- [EXERCISE GOAL] For this exercise, please find the lines in the entries that include the word "autores" and copy them.

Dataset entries
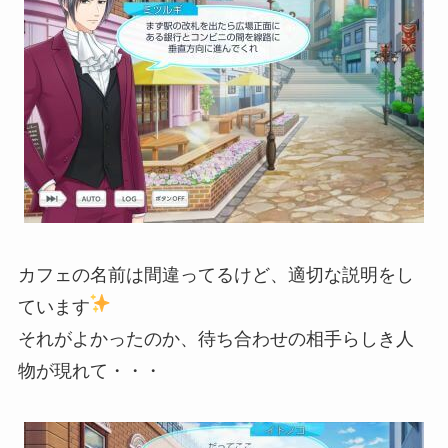
カフェの名前は間違ってるけど、適切な説明をし
ています
それがよかったのか、待ち合わせの相手らしき人
物が現れて・・・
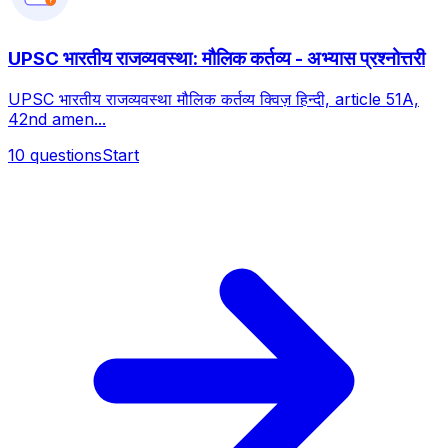
?
UPSC भारतीय राजव्यवस्था: मौलिक कर्तव्य - अभ्यास प्रश्नोत्तरी
UPSC भारतीय राजव्यवस्था मौलिक कर्तव्य क्विज़ हिन्दी, article 51A,
42nd amen...
10
questions
Start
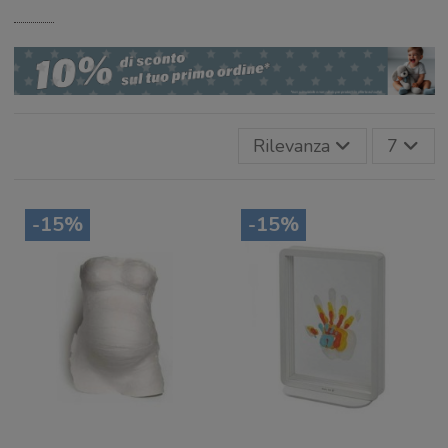
Rilevanza
7
-15%
-15%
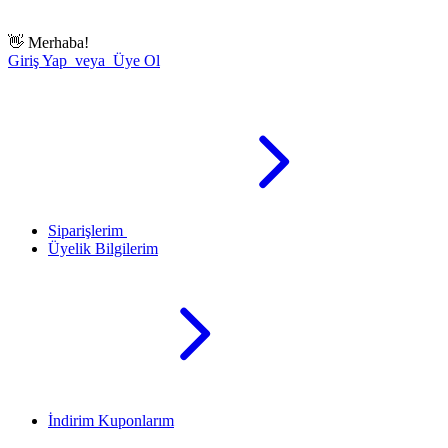
👋
Merhaba!
Giriş Yap veya Üye Ol
Siparişlerim
Üyelik Bilgilerim
İndirim Kuponlarım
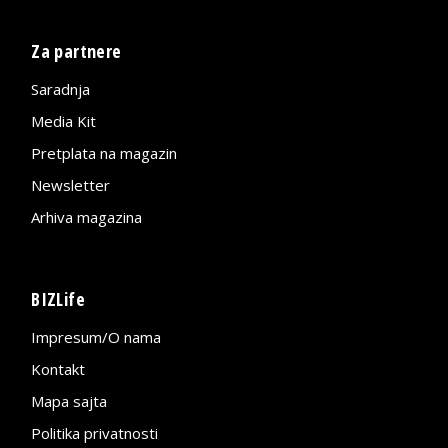
Za partnere
Saradnja
Media Kit
Pretplata na magazin
Newsletter
Arhiva magazina
BIZLife
Impresum/O nama
Kontakt
Mapa sajta
Politika privatnosti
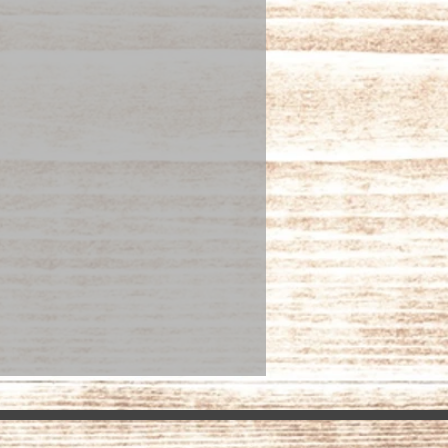
anté aux cheveux.
ilice, la
Roche de
sée pour apporter vigueur et
fum et produit cosmétique
'
Huile de Patchouli
contribue
équilibre des cheveux et du cuir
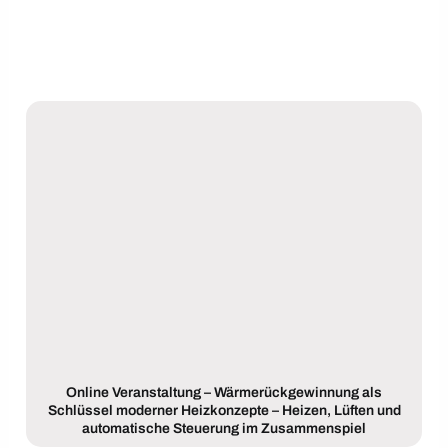
Online Veranstaltung – Wärmerückgewinnung als
Schlüssel moderner Heizkonzepte – Heizen, Lüften und
automatische Steuerung im Zusammenspiel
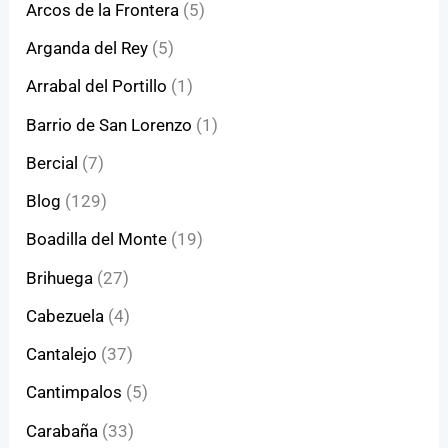
Arcos de la Frontera
(5)
Arganda del Rey
(5)
Arrabal del Portillo
(1)
Barrio de San Lorenzo
(1)
Bercial
(7)
Blog
(129)
Boadilla del Monte
(19)
Brihuega
(27)
Cabezuela
(4)
Cantalejo
(37)
Cantimpalos
(5)
Carabaña
(33)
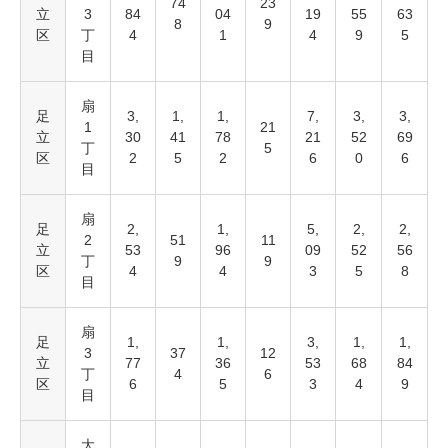
74
23
立
3
84
04
19
55
63
8
9
区
丁
4
1
4
9
5
目
扇
足
3,
1,
1,
7,
3,
3,
1
21
立
30
41
78
21
52
69
丁
5
区
2
5
2
6
0
6
目
扇
足
2,
1,
5,
2,
2,
2
51
11
立
53
96
09
52
56
丁
9
9
区
4
4
3
5
8
目
扇
足
1,
1,
3,
1,
1,
3
37
12
立
77
36
53
68
84
丁
4
6
区
6
5
3
4
9
目
大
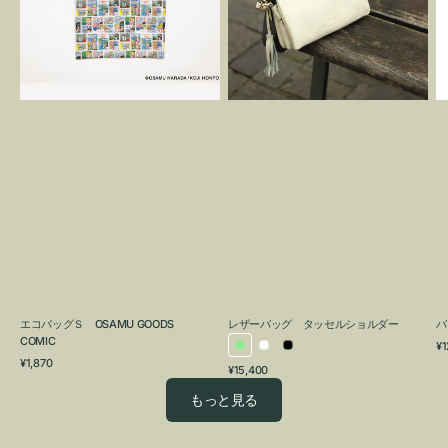
OSAMU
タ
GOODS
ッ
COMIC
セ
ル
シ
ョ
ル
ダ
ー
エコバッグＳ OSAMU GOODS
レザーバッグ タッセルショルダー
バ
COMIC
通
¥1
ラ
ホ
ブ
通
常
¥1,870
通
¥15,400
イ
ワ
ラ
常
価
常
価
格
ト
イ
ッ
もっと見る
価
格
グ
ト
ク
格
リ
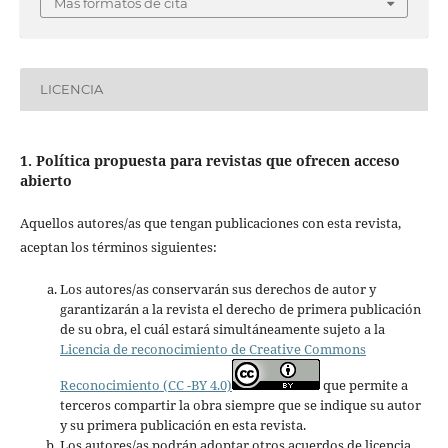
Más formatos de cita
LICENCIA
1. Política propuesta para revistas que ofrecen acceso
abierto
Aquellos autores/as que tengan publicaciones con esta revista,
aceptan los términos siguientes:
Los autores/as conservarán sus derechos de autor y
garantizarán a la revista el derecho de primera publicación
de su obra, el cuál estará simultáneamente sujeto a la
Licencia de reconocimiento de Creative Commons
Reconocimiento (CC -BY 4.0)
que permite a
terceros compartir la obra siempre que se indique su autor
y su primera publicación en esta revista.
Los autores/as podrán adoptar otros acuerdos de licencia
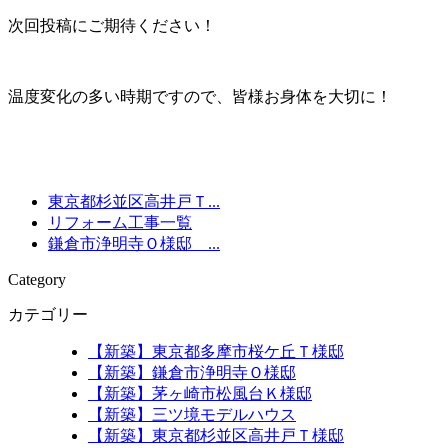
次回投稿にご期待ください！
温度変化の多い時期ですので、皆様お身体を大切に！
東京都杉並区高井戸Ｔ...
リフォーム工事一覧
鎌倉市浄明寺Ｏ様邸 ...
Category
カテゴリー
【新築】東京都多摩市桜ケ丘Ｔ様邸
【新築】鎌倉市浄明寺Ｏ様邸
【新築】茅ヶ崎市松風台Ｋ様邸
【新築】三ツ境モデルハウス
【新築】東京都杉並区高井戸Ｔ様邸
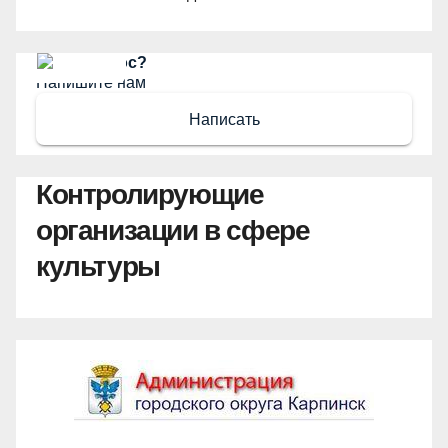
Есть вопрос?
Напишите нам
Написать
Контролирующие
организации в сфере
культуры
Администрация ГО Карпинск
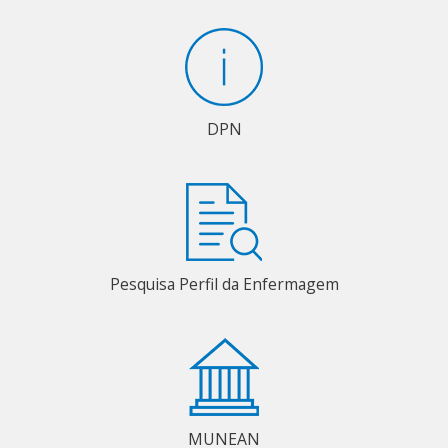
DPN
Pesquisa Perfil da Enfermagem
MUNEAN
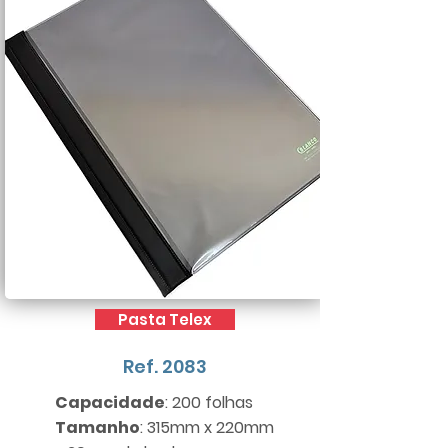
Pasta Telex
Ref. 2083
Capacidade
: 200 folhas
Tamanho
: 315mm x 220mm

- [ANSWER SECTION]
Aquellos autores/as que tengan publicaciones con esta revista,
Los autores/as conservarán sus derechos de autor y
Los autores/as podrán adoptar otros acuerdos de licencia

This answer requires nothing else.